Lost in Suburbia: Yield to slow moving vehicles

Tracy Beckerman More Content Now
Posted: Jul. 24, 2019 9:30 am

Unlike the suburbs, most of the wild creatures you encounter in the city are of the two-legged variety. However, before we moved back into the city, I’d certainly had my share of suburban animal encounters. We had squirrels and chipmunks, raccoons and skunks, and woodchucks and groundhogs, which, I’m told, are the same thing except the groundhog gets a holiday named after him while the woodchuck only gets asked the question, “Dude, how much wood can you chuck?”

We also had lots of deer, an occasional fox, and once or twice, someone claimed to have seen a bear although it was more likely that the “bear” was actually a very large version of the aforementioned groundhog.

Anyway, I didn’t exactly live in the jungle, but I thought I had enough colorful animals to contend with … until I went to visit some friends in Florida.

“What’s the delay?” I asked my Uber driver as we stopped in the middle of the road on my way to meet my friends for dinner. I looked around. There was no stop light, no stop sign and no traffic.

“There’s an animal in the road,” he said matter-of-factly.

“A live animal or a dead animal?” I asked, craning my neck to see what was in front of him.

“A live one,” he replied.

“Can you hurry it along somehow?” I asked. “I have a dinner reservation.”

“Nope,” he said.

“Why?”

“’Cuz I don’t want to get eaten,” he said.

I was stunned. What could possibly be out there that moved really slowly and also was a dangerous man-eating, or rather Uber driver-consuming animal?

The driver put the car in reverse and backed up 10 feet. As he moved, I saw the animal in question come into view.

There, in the middle of the road, in no hurry at all, was a very big, very scary looking, alligator.

“Wow!” I exclaimed. “What are we going to do?”

“We’re gonna wait,” he said, and put the car in park.

I was shocked. But apparently, this was a thing here. The hotel where I was staying was part of a golf resort. In Florida, it’s not uncommon for an alligator or seven to hang out on a golf course. They don’t play, of course, but they do like to sun themselves on the green and take a swim in the penalty areas (also known as lakes or ponds for those of you who are golf-illiterate).

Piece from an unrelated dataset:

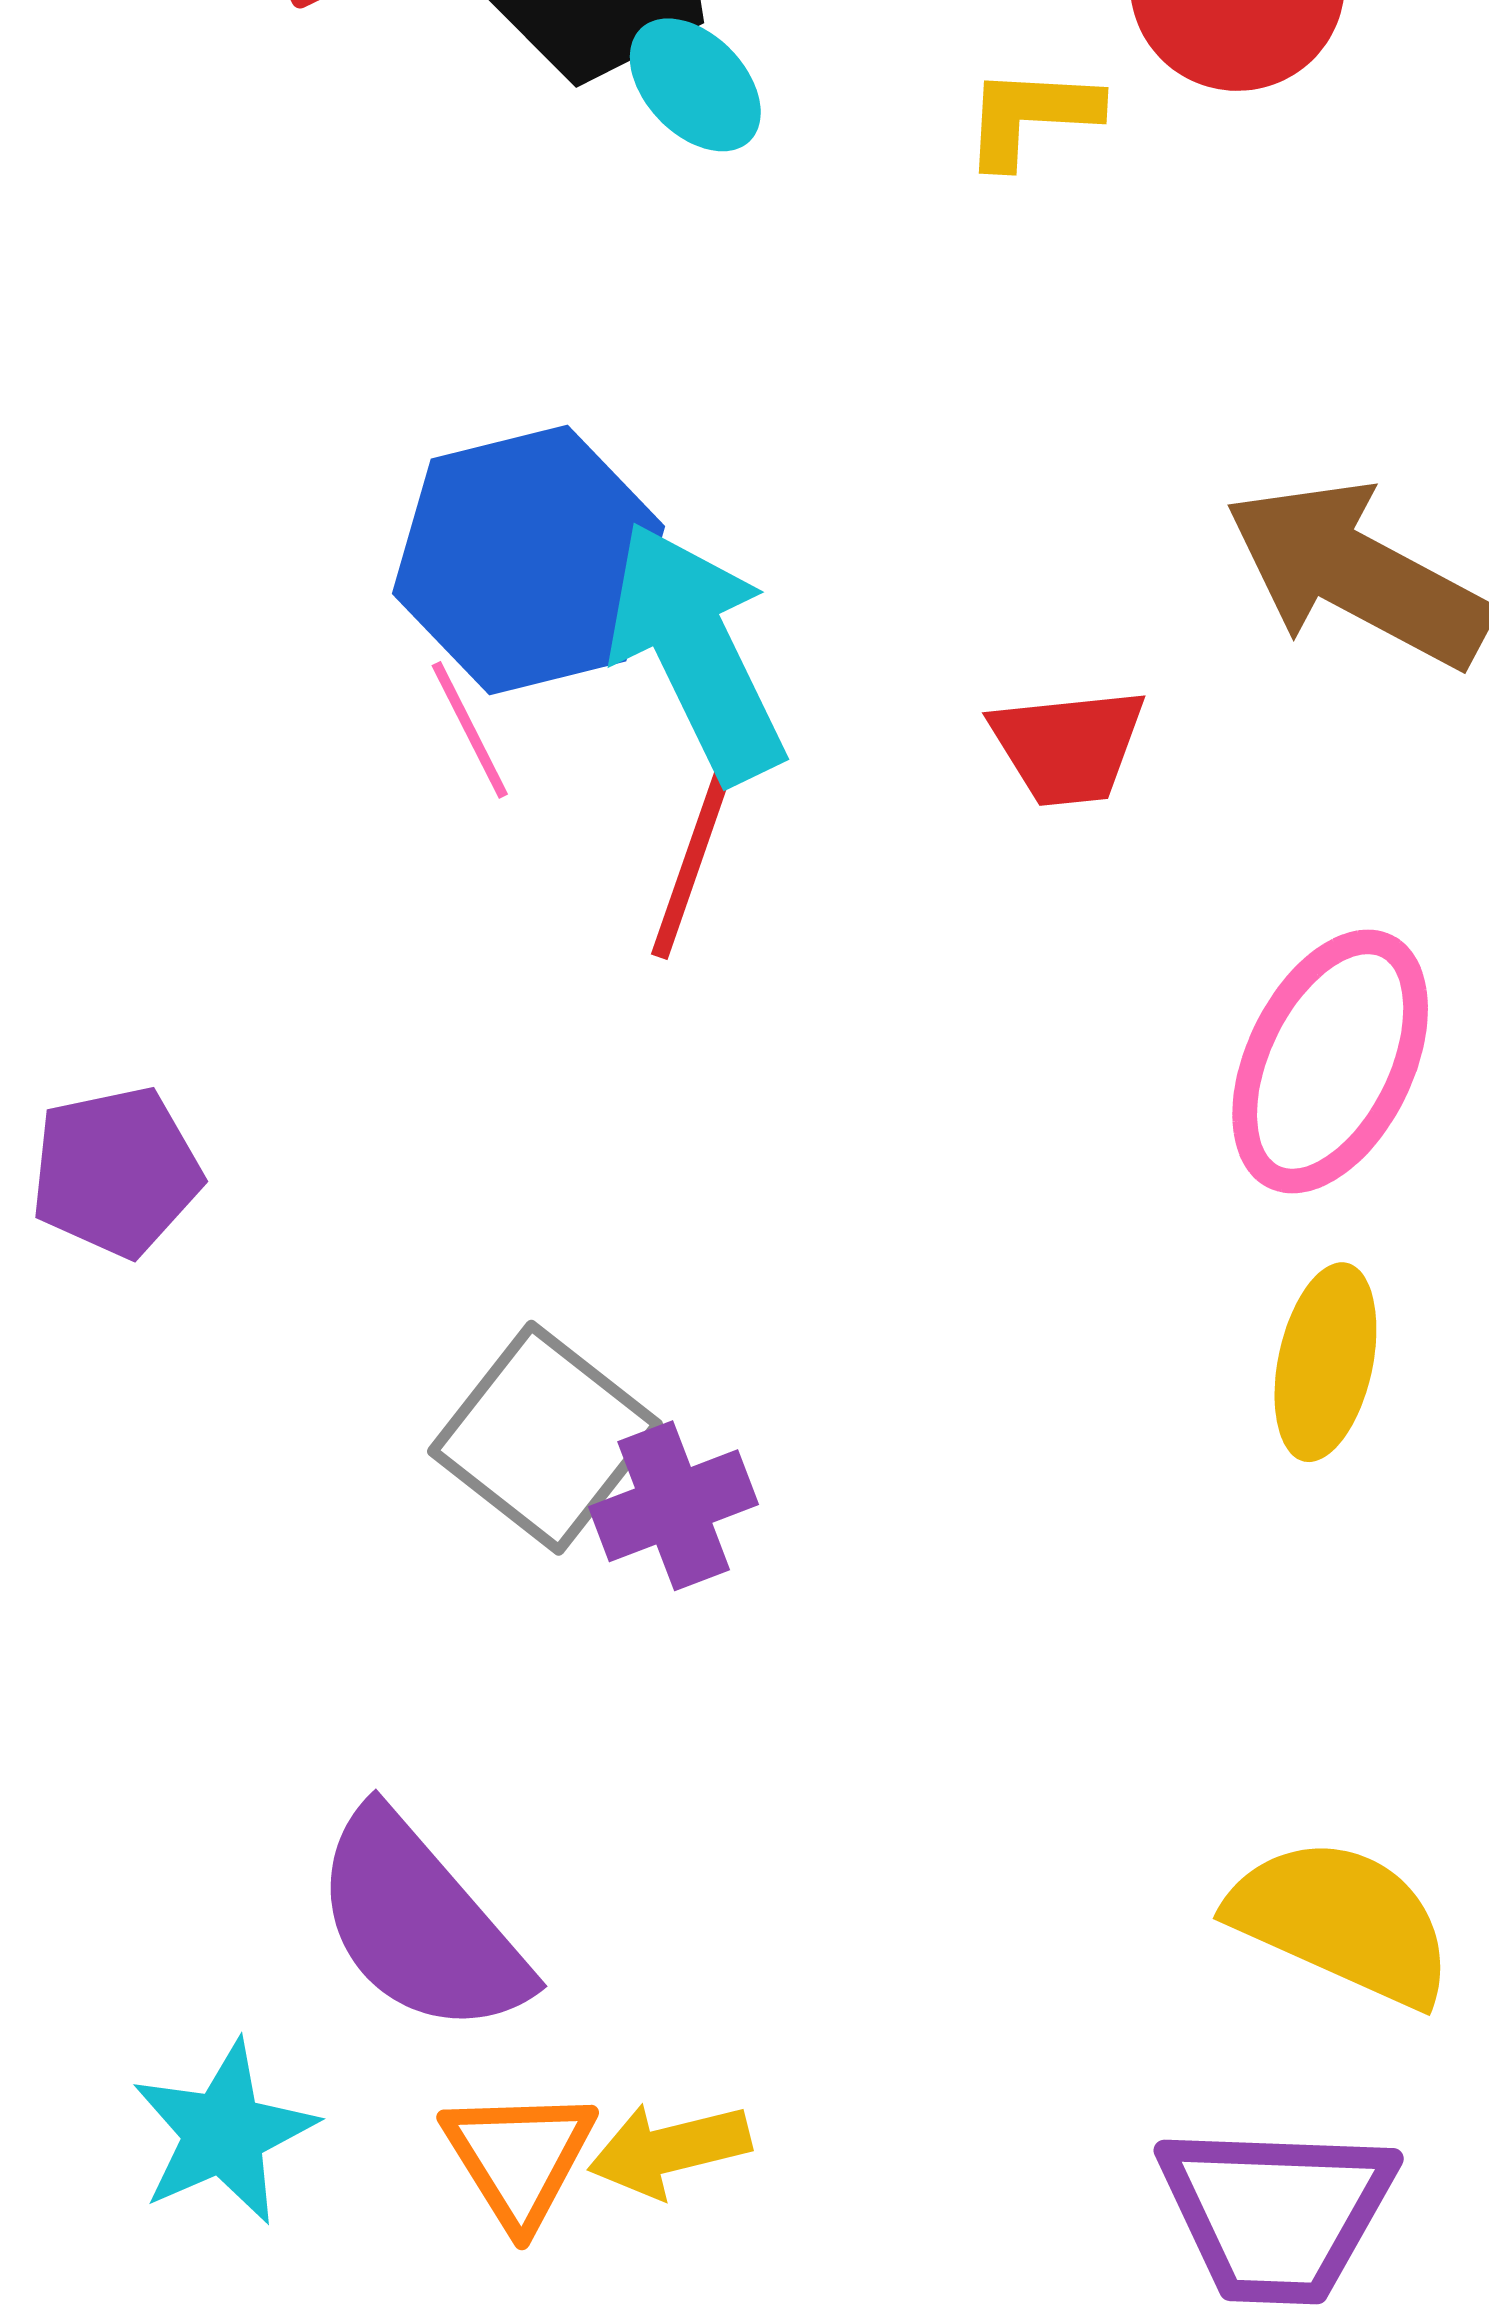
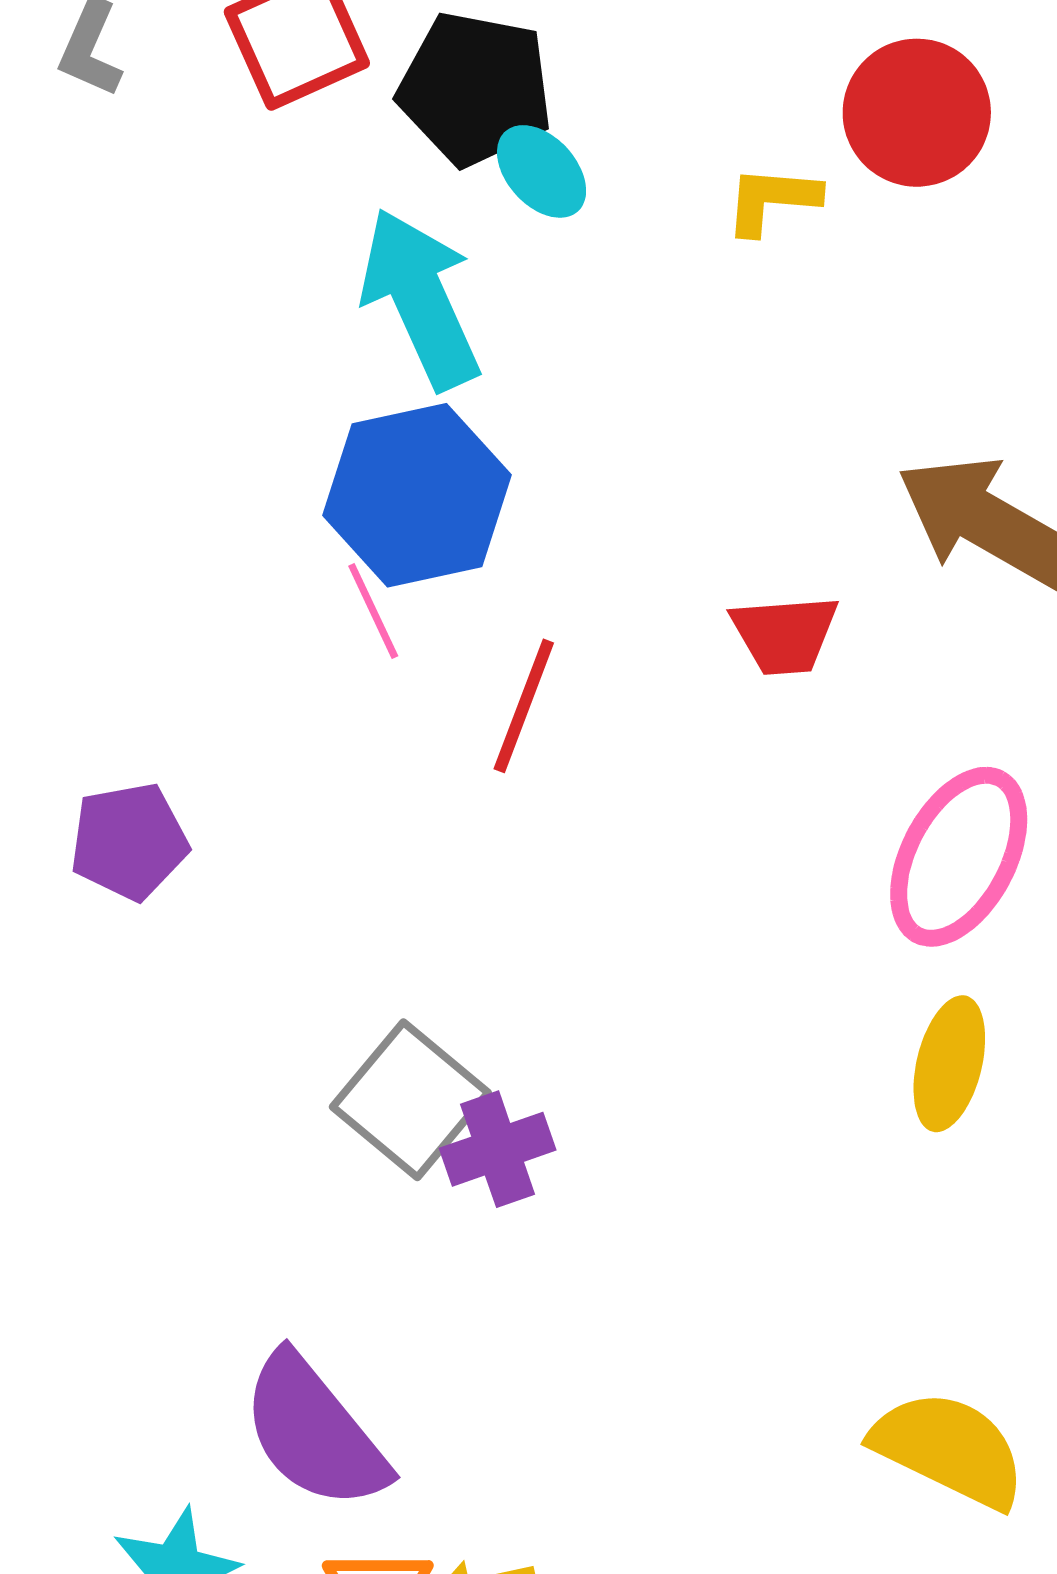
cyan arrow: (697, 652) -> (420, 299), moved
purple pentagon: (116, 1172) -> (129, 841), moved

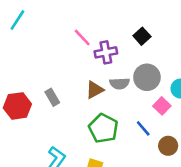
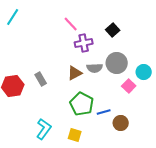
pink line: (82, 37) -> (71, 24), moved
blue line: (143, 128) -> (104, 112), moved, turned -64
brown circle: (168, 146) -> (121, 123), moved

Occasionally, to get from one penalty area to another, the alligators cross the road. Or in this case, start to cross the road, and then stop. It became clear to me, the alligator novice, that alligators, when not in search of food, do not move particularly quickly. Even if you give them a mulligan.

My shock soon turned to impatience when I realized that there were no other ways out of the resort and I was going to be late for dinner.

“First alligator?” He asked me.

“Yes,” I replied. “We don’t have this problem in New York.”

“You know why?”

“No. Why?” I asked him back.

“Cuz all the alligators in New York live in the sewers.”